Probation officers sued the state of Maine in state court over alleged violations of the Fair Labor Standards Act of 1938.
Congress cannot pass laws that subject nonconsenting states to private suits in state courts. The provisions of the Fair Labor Standards Act providing for private suits against states in state courts were unconstitutional.
The plaintiffs, a group of probation officers, sued the state of Maine in state court. The plaintiffs alleged that the state had violated overtime provisions of the Fair Labor Standards Act.
Does Article I give Congress the power to subject nonconsenting states to private suits in state courts?
No, Article I does not give Congress the power to subject nonconsenting states to private suits in state courts.

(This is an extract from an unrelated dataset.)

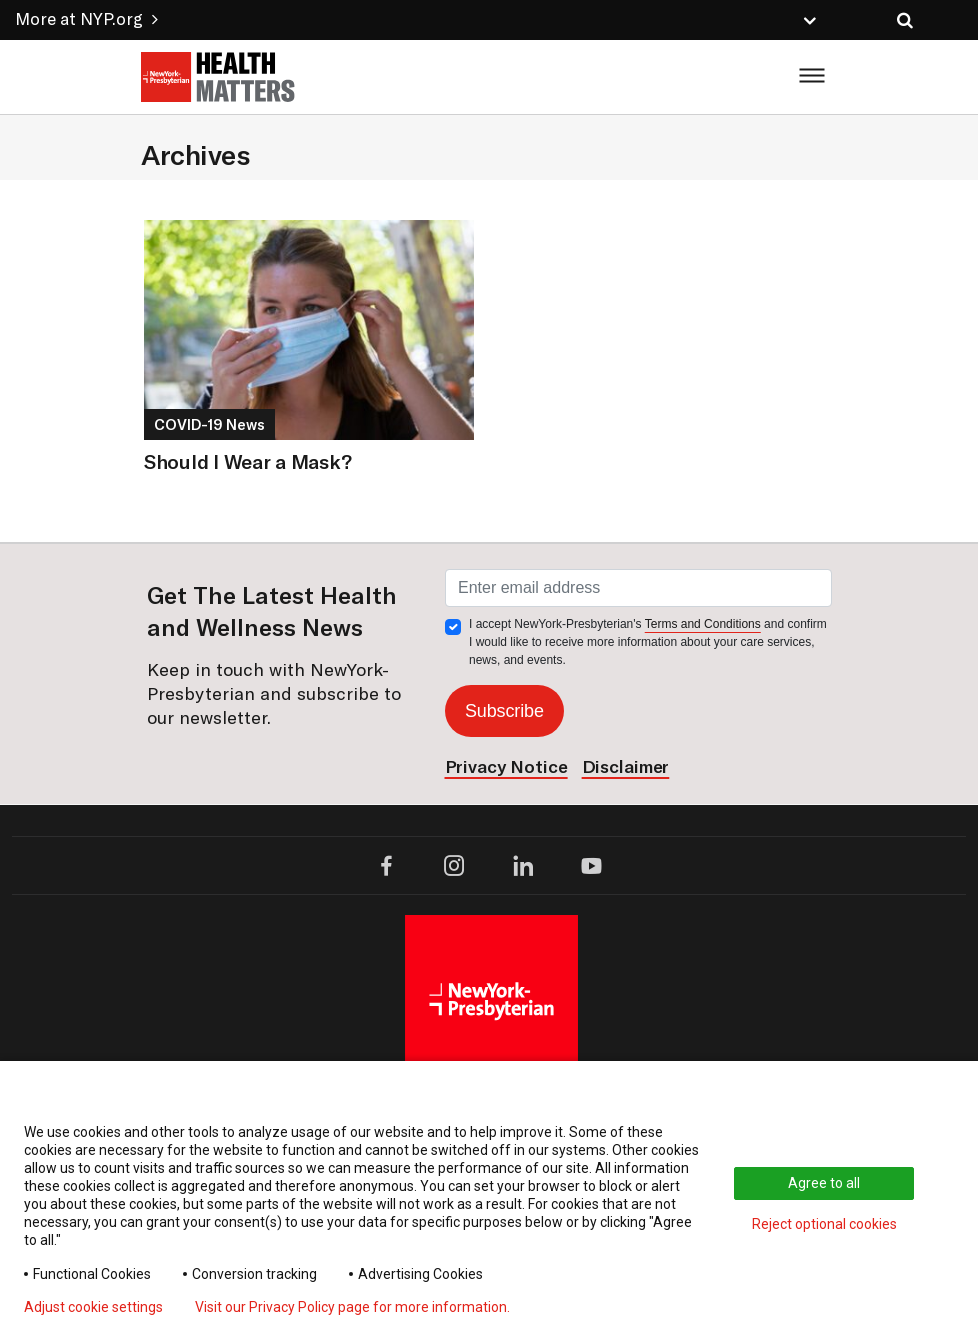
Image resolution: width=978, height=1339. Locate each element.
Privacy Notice (506, 766)
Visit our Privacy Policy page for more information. (352, 1307)
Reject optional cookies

Justice Souter argued that the Supreme Court’s opinion in Garcia v. San Antonio Metropolitan Transit Authority established that federal laws enacted under the Commerce Clause may bind the states without having to satisfy a test of undue incursion into state sovereignty. He also argued that the Supreme Court’s opinions in Seminole Tribe of Florida v. Florida and in the present case weakened the government’s ability to protect private rights
The Supreme Court found that the historical record of the events preceding the ratifiction of the Constitution showed that the American people accepted the English doctrine that sovereigns could not be sued without their consent. The Supreme Court rejected the plaintiffs’ argument that the historical record only provided guidance on states’ immunity in federal court. According to the Supreme Court, the historical record was silent on state immunity in state court because no one at the time even suggested the Constitution might strip the states of their immunity. The Supreme Court also found that congressional practice supported this holding, because the provisions at issue here were among the first laws expressly subjecting nonconsenting states to private suit. The structure of the Constitution was also inconsistent with these provisions, according to the Supreme Court.
The Supreme Court went on to explain the principles underlying the need to protect nonconsenting states from private suits, including the states’ financial integrity. The Supreme Court also listed several ways in which state sovereign immunity is limited: states can be sued when they consent, the federal government can seek states’ voluntary consent to private suits, and lesser entities such as state officers may be sued in certain situations.